Identify every line in the records below that contains the word "grado", and copy each of those lines.

+ + +

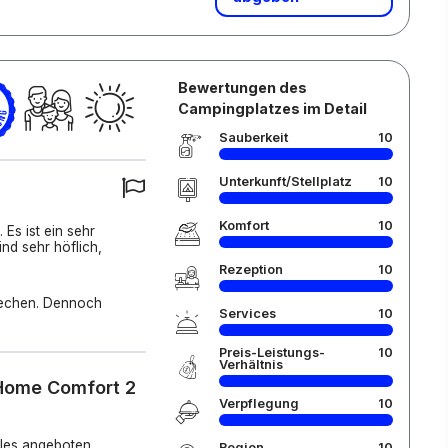
Bewertungen des
Campingplatzes im Detail
Sauberkeit
10
Unterkunft/Stellplatz
10
Komfort
10
Es ist ein sehr
nd sehr höflich,
Rezeption
10
prechen. Dennoch
Services
10
Preis-Leistungs-
10
Verhältnis
 Home Comfort 2
Verpflegung
10
lles angeboten
Region
10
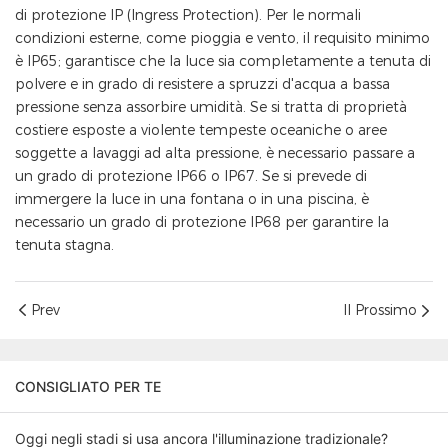
di protezione IP (Ingress Protection). Per le normali
condizioni esterne, come pioggia e vento, il requisito minimo
è IP65; garantisce che la luce sia completamente a tenuta di
polvere e in grado di resistere a spruzzi d'acqua a bassa
pressione senza assorbire umidità. Se si tratta di proprietà
costiere esposte a violente tempeste oceaniche o aree
soggette a lavaggi ad alta pressione, è necessario passare a
un grado di protezione IP66 o IP67. Se si prevede di
immergere la luce in una fontana o in una piscina, è
necessario un grado di protezione IP68 per garantire la
tenuta stagna.
Prev
Il Prossimo
CONSIGLIATO PER TE
Oggi negli stadi si usa ancora l'illuminazione tradizionale?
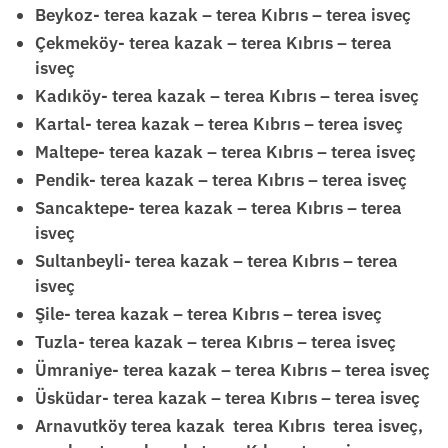
Beykoz- terea kazak – terea Kıbrıs – terea isveç
Çekmeköy- terea kazak – terea Kıbrıs – terea
isveç
Kadıköy- terea kazak – terea Kıbrıs – terea isveç
Kartal- terea kazak – terea Kıbrıs – terea isveç
Maltepe- terea kazak – terea Kıbrıs – terea isveç
Pendik- terea kazak – terea Kıbrıs – terea isveç
Sancaktepe- terea kazak – terea Kıbrıs – terea
isveç
Sultanbeyli- terea kazak – terea Kıbrıs – terea
isveç
Şile- terea kazak – terea Kıbrıs – terea isveç
Tuzla- terea kazak – terea Kıbrıs – terea isveç
Ümraniye- terea kazak – terea Kıbrıs – terea isveç
Üsküdar- terea kazak – terea Kıbrıs – terea isveç
Arnavutköy terea kazak terea Kıbrıs terea isveç,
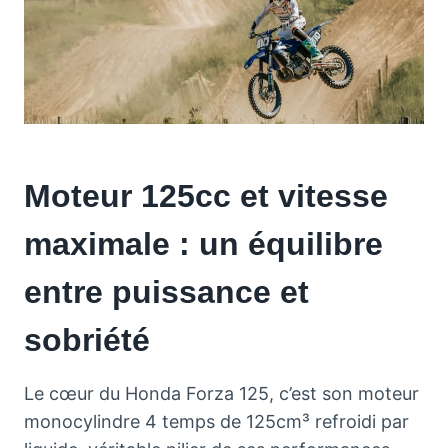
Moteur 125cc et vitesse
maximale : un équilibre
entre puissance et
sobriété
Le cœur du Honda Forza 125, c’est son moteur
monocylindre 4 temps de 125cm³ refroidi par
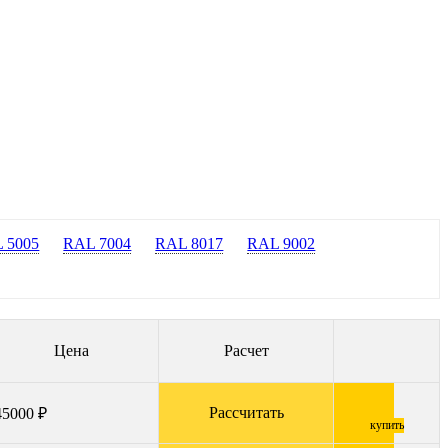
 5005
RAL 7004
RAL 8017
RAL 9002
Цена
Расчет
Рассчитать
45000 ₽
купить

+ + +

• **Finished exercise**:
polvere e in grado di resistere a spruzzi d'acqua a bassa
un grado di protezione IP66 o IP67. Se si prevede di
necessario un grado di protezione IP68 per garantire la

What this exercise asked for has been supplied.